Calvin likewise taught that “God in baptism promises remission of sins...let us therefore embrace it in faith” (Institutes, IV: xv, 17). He taught that the gospel was no sure way of bringing people to Christ because not everyone hearing it was among the elect; but that everyone who was baptized was among the elect if he believed in his baptism—and children of the elect were automatically elect. He taught that through baptism (even though performed by an unbelieving Roman Catholic priest), “God, regenerating us...ingrafts us into the fellowship of his Church, and makes us his by adoption....” (Institutes, IV: xvii, 1). This is sacramental salvation by works as practiced in Roman Catholicism and was brought into “Reformed theology” by Calvin as well as by Luther. Calvin derided Anabaptists for being rebaptized as believers because they “deny that we are duly baptised, because we were baptised in the papacy by wicked men and idolaters....” (Institutes, IV: xv, 16,17).

In the New Geneva Study Bible (p. 38), R. C. Sproul argues for the efficacy of infant baptism, likening it to circumcision. He is following Calvin who wrote, “The promise ...is one in both [circumcision and baptism]—viz....forgiveness of sins, and eternal life. And the thing figured is one and the same— viz. regeneration....Hence we may conclude, that everything applicable to circumcision applies also to baptism...it is incontrovertible, that baptism has been substituted for circumcision, and performs the same office” (IV: xvi, 4).

Calvin’s and Sproul’s analogy won’t hold for several reasons. First of all, circumcision did not produce regeneration or effect forgiveness of sins or salvation, but was for all physical descendants of Abraham. For Jews only it was a sign of the old covenant that involved the land and was inappropriate for Gentiles. Nor did circumcision have any spiritual significance without the same faith in God that Abraham had. Even Ishmael, a rank unbeliever and outside Israel, was circumcised. Furthermore, it is a common medical practice for many non-Jewish male children to be circumcised today.

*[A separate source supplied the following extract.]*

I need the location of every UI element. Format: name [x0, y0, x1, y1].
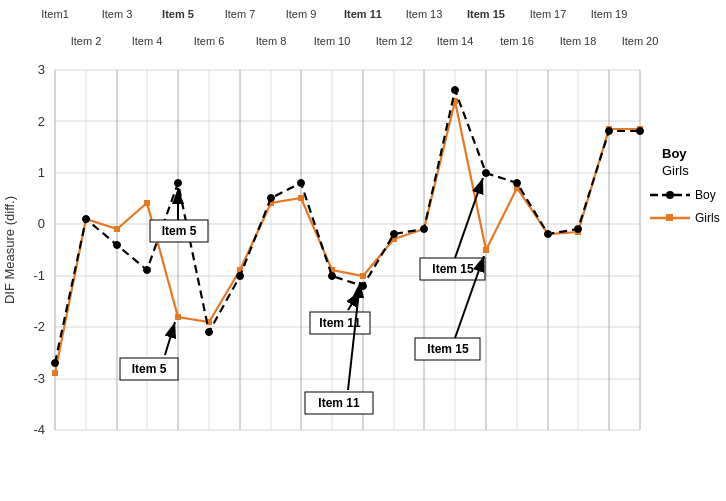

Sproul (New Geneva Study Bible, p. 1740) tries to argue for household baptism from Acts:10:47,48 and 16:31-33. It is clear from the verses, however, that only those who believed the gospel were baptized. Cornelius told Peter that everyone present was there “to hear all things that are commanded thee of God” (Acts:10:33). “The Holy Ghost fell on all them which heard the word.” The Gentile converts began to “speak with tongues and magnify God” and Peter “commanded them to be baptized in the name of the Lord” (10:44-48). All who were baptized had heard and had believed the gospel (impossible for infants) and had spoken in tongues as a sign to the Jews that Gentiles also could be saved. Clearly, no infants were baptized.

As for the Philippian jailor’s household, Paul and Silas “spake...the word of the Lord...to all that were in his house” (Acts:16:32). Once again, there were no infants; only those were present who were able to understand and believe the gospel. And it is such persons who were then baptized as a result of their faith in Christ.

The Ethiopian asked, “See, here is water; what doth hinder me to be baptized? And Philip said, If thou believest with all thine heart, thou mayest” (Acts:8:36,37). Infants can’t understand or believe the gospel and thus cannot biblically be baptized.

That only those who have believed the gospel are to be baptized is also clear from Christ’s command to His disciples: “teach all nations, baptizing them” (Mt 28:19); and “He that believeth and is baptized shall be saved” (Mk 16:16). Those who teach baptismal regeneration point to the latter verse for support. Note, however, that whereas a multitude of passages offer salvation through faith alone with no mention of baptism, neither here nor anywhere else does Scripture indicate that those who believe but are not baptized are not saved.